Hüseyin SARPKAYA
Her alanda olduğu gibi sektörümüzün de içsel bir yenilenmeye ihtiyacı olduğu aşikârdır. Özellikle yenilenme tabirini kullanıyorum, çünkü alternatifi yani yaşadığımız dönüşümü değişim olarak tanımlamak bana sanki medikal meslek mensubunun başka bir mesleğe dönüşmesi gibi hissiyat uyandırmakta. Bu sebepten dolayı yenilenme daha doğru diye düşünüyorum.
Günümüz dünyasında ve ülkemizde artık yeni bir ticaret normali hayatımıza girmiş bulunmakta. Özelikle kompleks yapılar, sağlık teknolojilerinin gelişmesi, yeni tedavi metotları, nanoteknolojik araçlar, ayrıca daha önce karşılaşmadığımız sağlığın finansmanı gibi modellerin uygulanması ile tam anlamıyla baş döndürücü gelişmeler yaşanmakta.
Bu gelişme sonucu peki biz sağlık sektörü hizmet sunucuları olarak yenilenmeye ne kadar hazırız. Eylem planımız nelerdir, nereden başlamak gerekmektedir?
Değerli okuyucularımızın ‘biz hayatta kalma mücadelesi verirken nasıl hazırlık yapalım?’ dediğini duyar gibiyim.
Evet, haklısınız sektörümüz şuan yoğun bakımda, fakat Türkiye hamdolsun güçlü bir ülke kadim bir medeniyet. Badireleri atlatacak elbet. İşte o gün geldiğinde dönüşüm sonrası bizler yani medikal tedarikçileri piyasanın neresinde ve nasıl olacağız? diye düşünmemiz gerekiyor.

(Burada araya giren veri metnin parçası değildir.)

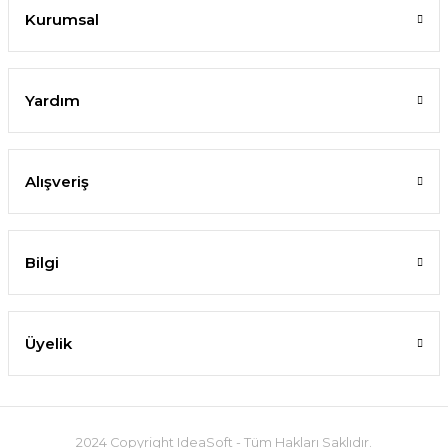
Kurumsal
Yardım
Alışveriş
Bilgi
Üyelik
2024 Copyright IdeaSoft - Tüm Hakları Saklıdır.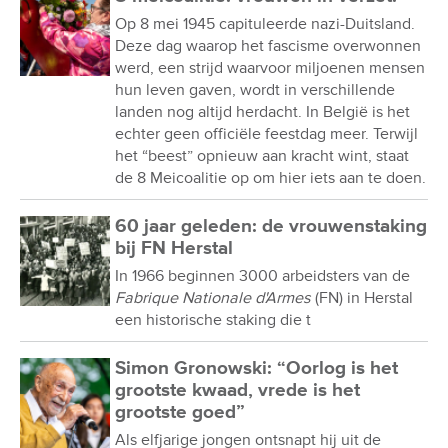
Op 8 mei 1945 capituleerde nazi-Duitsland.
Deze dag waarop het fascisme overwonnen
werd, een strijd waarvoor miljoenen mensen
hun leven gaven, wordt in verschillende
landen nog altijd herdacht. In België is het
echter geen officiële feestdag meer. Terwijl
het “beest” opnieuw aan kracht wint, staat
de 8 Meicoalitie op om hier iets aan te doen.
60 jaar geleden: de vrouwenstaking
bij FN Herstal
In 1966 beginnen 3000 arbeidsters van de
Fabrique Nationale d'Armes
(FN) in Herstal
een historische staking die t
Simon Gronowski: “Oorlog is het
grootste kwaad, vrede is het
grootste goed”
Als elfjarige jongen ontsnapt hij uit de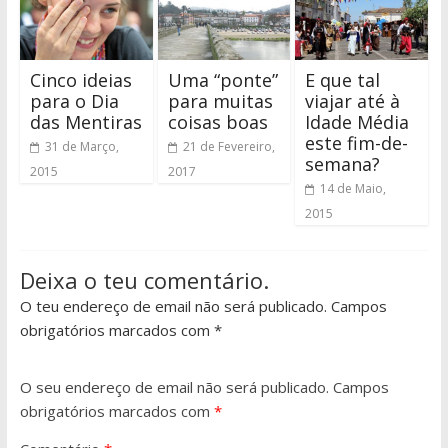
Cinco ideias
Uma “ponte”
E que tal
para o Dia
para muitas
viajar até à
das Mentiras
coisas boas
Idade Média
este fim-de-
31 de Março,
21 de Fevereiro,
semana?
2015
2017
14 de Maio,
2015
Deixa o teu comentário.
O teu endereço de email não será publicado. Campos
obrigatórios marcados com *
O seu endereço de email não será publicado.
Campos
obrigatórios marcados com
*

Eylem ve ilk adım: Yük önce sektörümüzün dernekleri ve vakıflarına düşüyor. Bir yandan sıkıntılarımızın çözümü konusundaki gerekli yerlerde lobi ve bilgilendirme faaliyetleri çalışmalar yaparken, bir yandan da değişen sektör dinamikleri içerisinde firmalarımızın gelişimi tartışılmalı.
Hepimiz şirketlerinde aslında buna benzer bir çalışma yapmıyor muyuz? Gayet güzel finans muhasebe para bulmaya çalışırken pazarlama, satışa, tanıtıma devam ediyoruz. Başarı dediğiniz bu şekilde geliyor aslında.
Gelecekte en çok konuşacak konuların başında aslında bugün de konuşulan sağlık hizmetlerini, cihazı, sarfı kim nasıl ödeyecek sorusu var? Bu sorunun cevabi inanın çok kolay değil. Dünya da gelecekte oluşacak sağlık hizmetleri finansmanı problemini çözmüş değil.
Kısa süre içerisinde gündemimize giren şehir hastaneleri işletme modeli, sağlık turizmi, yaşlanan nüfus, tıbbi cihaz kiralama ile kamu özel ortaklığı, tele tıp, dijital hastane gibi kavramlar aslında hepsi birer finansman modeli çalışması. Planlanan diğer konular sağlık hizmeti kiralama veya gelecekte değer temelli paket hizmet ödeme, hizmet alımı sınırları gibi konular olacak.
Aslında konuşulacak konular karşısında bizim hazırlığımız nedir? Ne gibi sözleşmeler yapılacak sorularını arkası arkasına sıralayabiliriz.
Önümüzde derinlemesine olarak diğer başlıklar ile beraber sağlık market ve şehir hastaneleri analizlerinin tarafsız şekilde yapılarak medikal tedarikçilere ne gibi olanaklar sunduğuna bakmamız gerekir.
Sektörümüz adına STK’larımız değerli raporlar sunmaktadır elbet. Fakat üyelerine sektörel fırsatları, yenilikleri anlatan bir rapora pek rastladığımı söyleyemem. İçinde bulunduğumuz zor günlere rağmen tüm paydaşların bir araya gelip sorunları değil fırsatları konuşmayı beraber yapabileceğimiz bir iş birliği olarak düşünmekteyim.